Data under study:

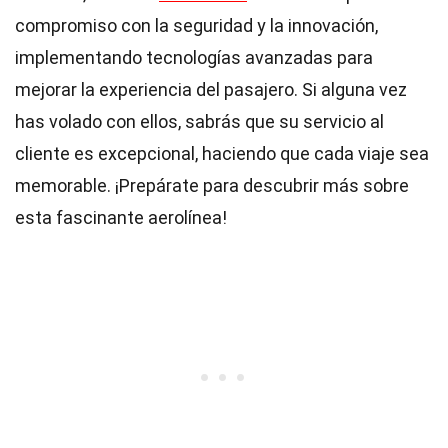
compromiso con la seguridad y la innovación,
implementando tecnologías avanzadas para
mejorar la experiencia del pasajero. Si alguna vez
has volado con ellos, sabrás que su servicio al
cliente es excepcional, haciendo que cada viaje sea
memorable. ¡Prepárate para descubrir más sobre
esta fascinante aerolínea!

Assigned task: Set down the data above exactly as written. Omit the pictures.

Solution:
compromiso con la seguridad y la innovación,
implementando tecnologías avanzadas para
mejorar la experiencia del pasajero. Si alguna vez
has volado con ellos, sabrás que su servicio al
cliente es excepcional, haciendo que cada viaje sea
memorable. ¡Prepárate para descubrir más sobre
esta fascinante aerolínea!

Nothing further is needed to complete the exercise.